WHAT YOU ARE ASKED TO DO
Starting at the line that contains "ziyaretleri gerçekleştirerek temalı", copy every line to the end of the material below exactly, and omit the pictures.
|---|
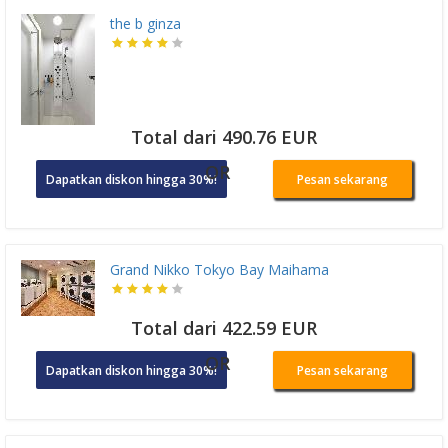
the b ginza
Total dari 490.76 EUR
OR
Dapatkan diskon hingga 30%!
Pesan sekarang
Grand Nikko Tokyo Bay Maihama
Total dari 422.59 EUR
OR
Dapatkan diskon hingga 30%!
Pesan sekarang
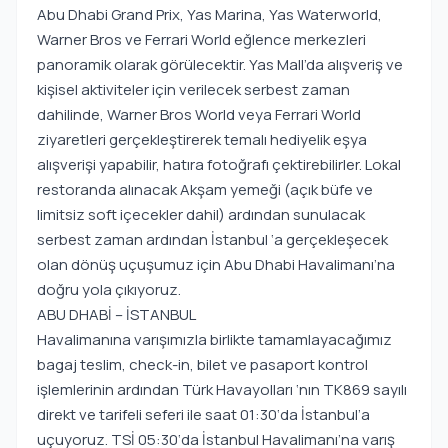
Abu Dhabi Grand Prix, Yas Marina, Yas Waterworld,
Warner Bros ve Ferrari World eğlence merkezleri
panoramik olarak görülecektir. Yas Mall’da alışveriş ve
kişisel aktiviteler için verilecek serbest zaman
dahilinde, Warner Bros World veya Ferrari World
ziyaretleri gerçekleştirerek temalı hediyelik eşya
alışverişi yapabilir, hatıra fotoğrafı çektirebilirler. Lokal
restoranda alınacak Akşam yemeği (açık büfe ve
limitsiz soft içecekler dahil) ardından sunulacak
serbest zaman ardından İstanbul ‘a gerçekleşecek
olan dönüş uçuşumuz için Abu Dhabi Havalimanı’na
doğru yola çıkıyoruz.
ABU DHABİ – İSTANBUL
Havalimanına varışımızla birlikte tamamlayacağımız
bagaj teslim, check-in, bilet ve pasaport kontrol
işlemlerinin ardından Türk Havayolları ‘nın TK869 sayılı
direkt ve tarifeli seferi ile saat 01:30‘da İstanbul’a
uçuyoruz. TSİ 05:30‘da İstanbul Havalimanı’na varış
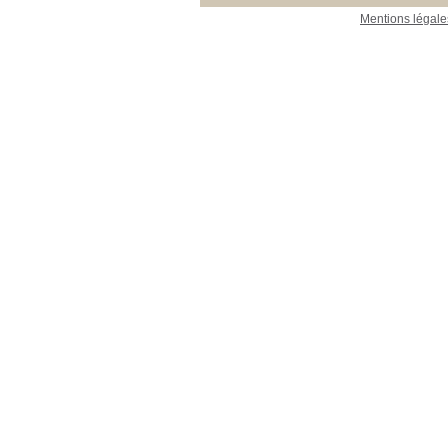
Mentions légale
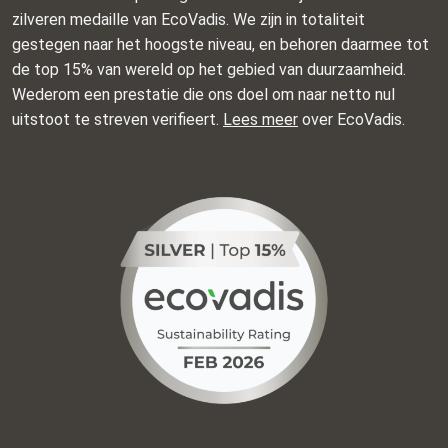
zilveren medaille van EcoVadis. We zijn in totaliteit
gestegen naar het hoogste niveau, en behoren daarmee tot
de top 15% van wereld op het gebied van duurzaamheid.
Wederom een prestatie die ons doel om naar netto nul
uitstoot te streven verifieert.
Lees meer
over EcoVadis.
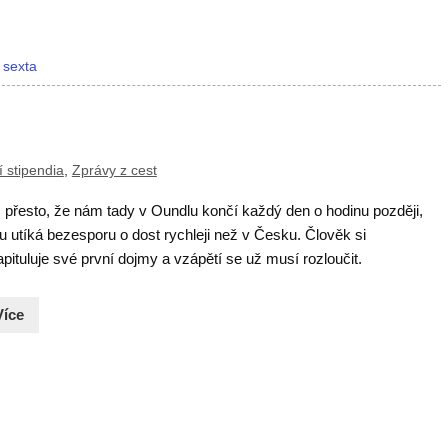
,
sexta
 stipendia
,
Zprávy z cest
 I přesto, že nám tady v Oundlu končí každý den o hodinu později,
u utíká bezesporu o dost rychleji než v Česku. Člověk si
pituluje své první dojmy a vzápětí se už musí rozloučit.
Více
|---|
REPLY
ziyaretleri gerçekleştirerek temalı hediyelik eşya
alışverişi yapabilir, hatıra fotoğrafı çektirebilirler. Lokal
restoranda alınacak Akşam yemeği (açık büfe ve
limitsiz soft içecekler dahil) ardından sunulacak
serbest zaman ardından İstanbul ‘a gerçekleşecek
olan dönüş uçuşumuz için Abu Dhabi Havalimanı’na
doğru yola çıkıyoruz.
ABU DHABİ – İSTANBUL
Havalimanına varışımızla birlikte tamamlayacağımız
bagaj teslim, check-in, bilet ve pasaport kontrol
işlemlerinin ardından Türk Havayolları ‘nın TK869 sayılı
direkt ve tarifeli seferi ile saat 01:30‘da İstanbul’a
uçuyoruz. TSİ 05:30‘da İstanbul Havalimanı’na varış
Mentions légale
zilveren medaille van EcoVadis. We zijn in totaliteit
gestegen naar het hoogste niveau, en behoren daarmee tot
de top 15% van wereld op het gebied van duurzaamheid.
Wederom een prestatie die ons doel om naar netto nul
uitstoot te streven verifieert.
Lees meer
over EcoVadis.
,
sexta
 stipendia
,
Zprávy z cest
 I přesto, že nám tady v Oundlu končí každý den o hodinu později,
u utíká bezesporu o dost rychleji než v Česku. Člověk si
pituluje své první dojmy a vzápětí se už musí rozloučit.
Více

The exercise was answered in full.